Paul n'a pas connu le Jésus terrestre, mais il a eu la vision du Christ ressuscité et il a été transformé. Son message est donc post-pascal. C'est pourquoi son enseignement diffère parfois radicalement du message de Jésus et finalement le modifie et nos Eglises, en particulier celles de la Réforme, ont parfois trop tendance, me semble-t-il, à confondre Jésus et Paul. Par ses paraboles et ses miracles, Jésus, lui, annonçait la fin des temps et l'arrivée du Royaume. Son discours était le plus souvent eschatologique. Il nous préparait à une autre vie qu'il sentait proche et d'ailleurs, avoir pouvoir sur les démons, chasser les démons, était vu au temps de Jésus comme le signe de l'approche des Temps nouveaux. Jésus pensait que sa mission était de nous y préparer. Lui-même se sentait prêt à mourir pour que vint le plus vite possible ce moment ultime.

Entre la prédication de Jésus, que nous rapporte Marc, et la conversion de Paul, il y a eu Pâques. Paul n'a pas à annoncer la proximité du règne, mais il proclame que la venue et le règne de Dieu sont devenus évènements dans la crucifixion, l'élévation, la résurrection du Christ, et il est l'un des premiers à mettre en pratique le message évangélique. Par sa vie nouvelle en Christ, il prend part à l'action et à l'histoire de Dieu avec les hommes. Aux communautés qu'il a formées, il prêche la liberté, mais pour lui, l'homme n'est libéré que pour devenir esclave, ce paradoxe, vous le savez, est repris par Luther et par tous les protestants après lui, en théorie du moins : la justification par la foi fait entrer le chrétien dans une éthique de liberté et de service : Justifié par la foi, et donc libéré de la préoccupation ultime de l'homme qu'est le salut, le chrétien peut devenir un « serf » pour son prochain, écrit Luther dans la Liberté du Chrétien. Si tel était le cas pour tous, si nous étions un peuple de « saints » en marche pour faire avancer le règne de Dieu sur terre, pourrions-nous dire que nous aurions vaincu le Mal ? Sûrement pas.

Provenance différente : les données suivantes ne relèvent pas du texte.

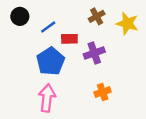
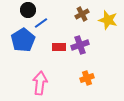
black circle: (20, 16) -> (28, 10), moved
red rectangle: (69, 39) -> (59, 47), moved
blue pentagon: (51, 61) -> (23, 40), moved

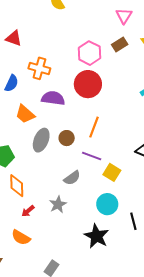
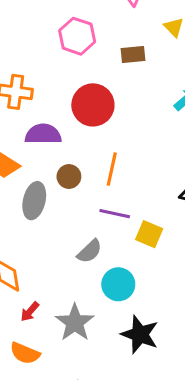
brown rectangle: (120, 44) -> (133, 55), moved, turned 35
pink hexagon: (89, 53) -> (77, 36), moved
brown circle: (67, 138) -> (69, 176), moved
gray star: (58, 204) -> (75, 323), moved, size x1.4
cyan circle: (107, 204) -> (118, 284), moved

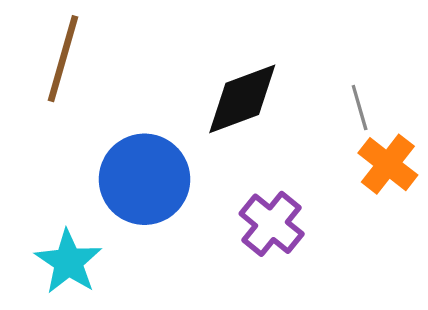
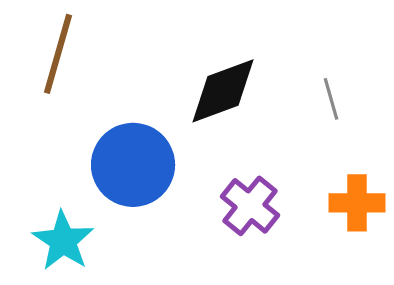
orange cross: (388, 164) -> (357, 203), moved, turned -38

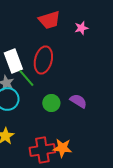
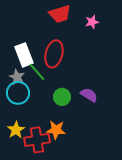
orange star: (62, 148) -> (56, 130), moved
red cross: (42, 150) -> (37, 140), moved

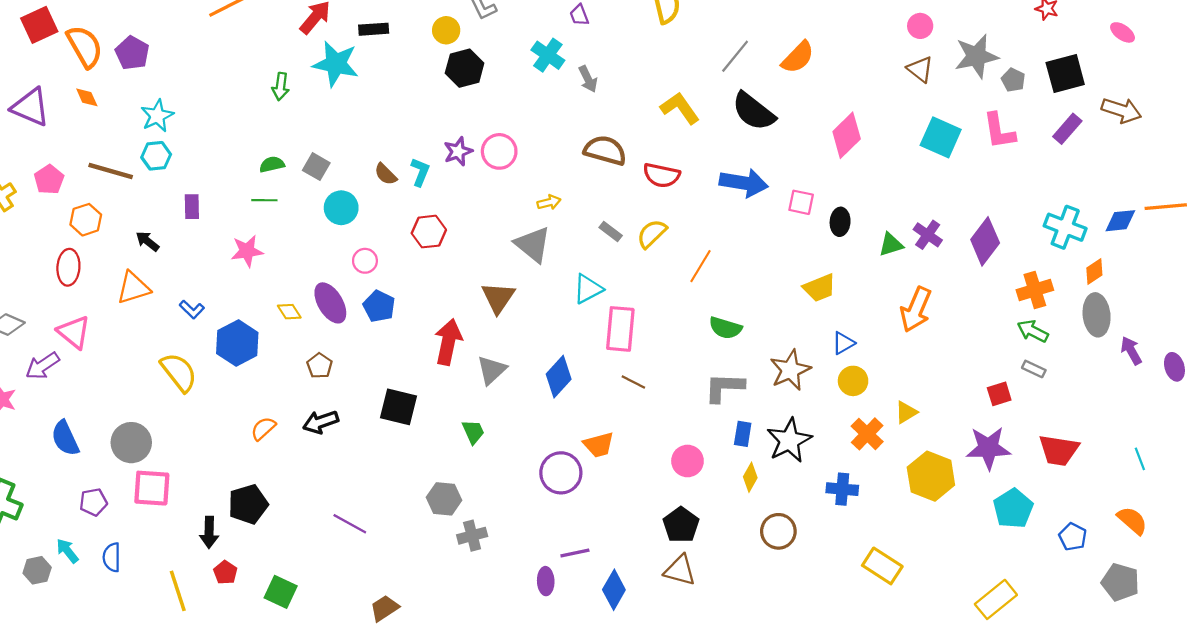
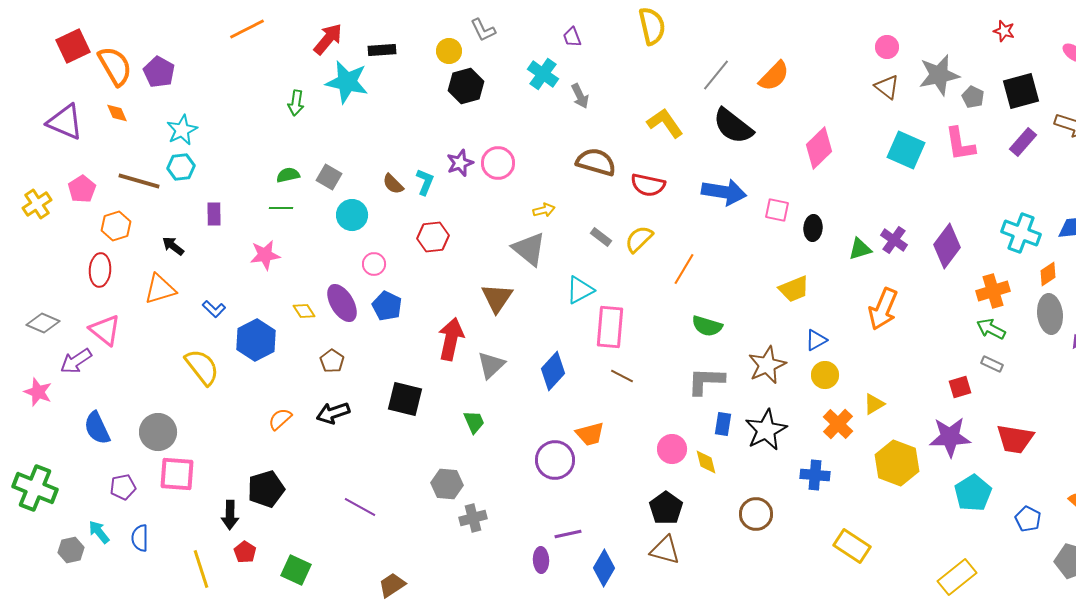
yellow diamond: (750, 477) -> (706, 462), moved, turned -44

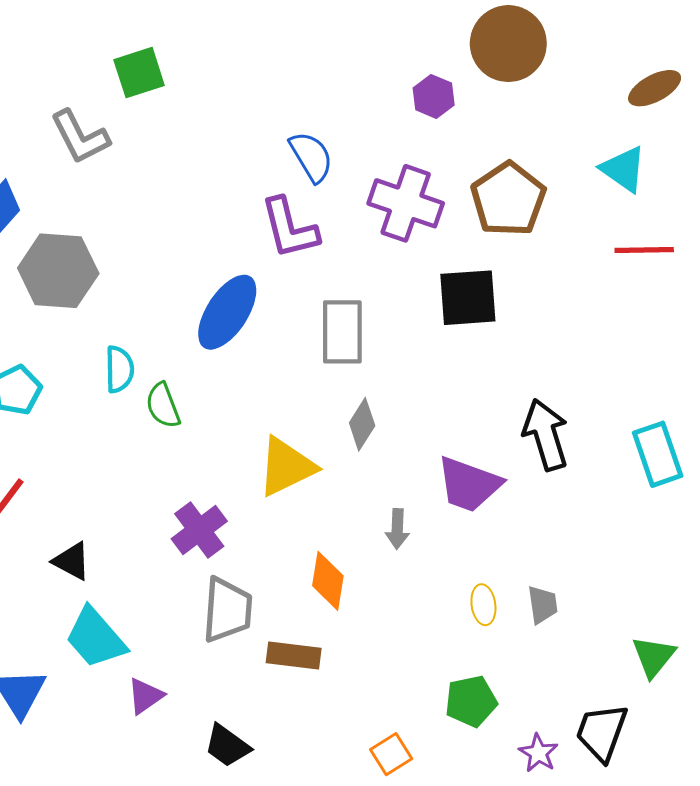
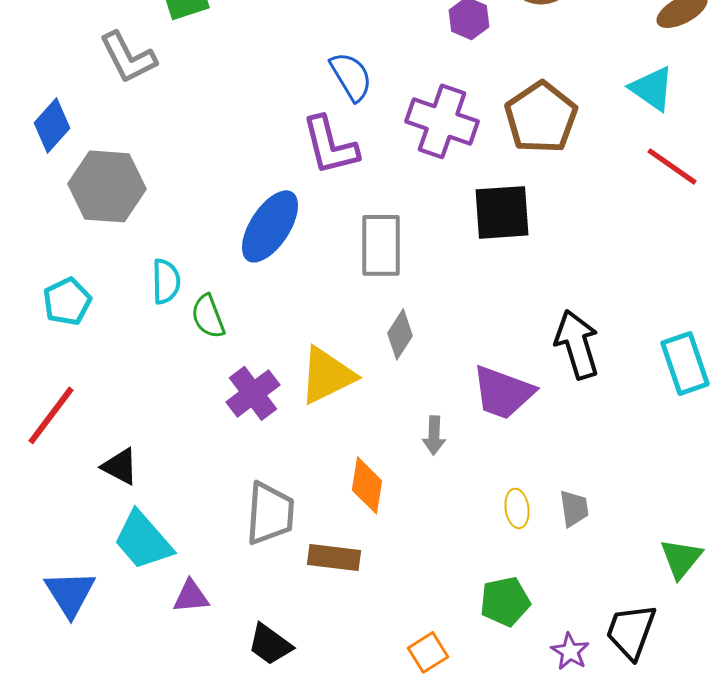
red line: (644, 250) -> (672, 166), turned 36
purple cross: (199, 530) -> (253, 393), moved
purple triangle: (145, 696) -> (191, 596), turned 30

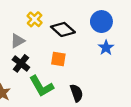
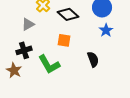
black cross: (21, 63) -> (24, 50), moved, turned 35
black semicircle: (77, 93) -> (93, 59), moved

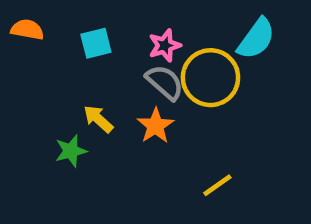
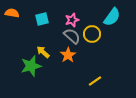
yellow circle: (210, 78) -> (92, 34), size x0.7
green star: (71, 151) -> (31, 66), size x1.5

Les nobles convictions et les réalités vécues n'évincent en rien le problème du Mal, mais le reconnaître, c'est déjà nous amener à chercher la bonne route pour naviguer au milieu des écueils de notre vie terrestre. Par notre bonne volonté, notre action et un comportement responsable, j'insiste particulièrement sur ce dernier point, nous pouvons sûrement atténuer les effets du Mal/Malheur. Un premier pas serait de nous interroger sur le sens que nous donnons au mot « liberté ». Car être libre, cela peut être s'abandonner à ses instincts, sans se préoccuper des conséquences, pour soi et les autres ; cela peut conduire à vivre hors des lois, indispensables pourtant dans toute société pour empêcher les plus forts d'écraser les plus faibles, ou, à rejeter la morale la plus élémentaire, pris dans l'ivresse d'une liberté mal comprise ; ou encore, c'est s'abandonner au vertige du néant.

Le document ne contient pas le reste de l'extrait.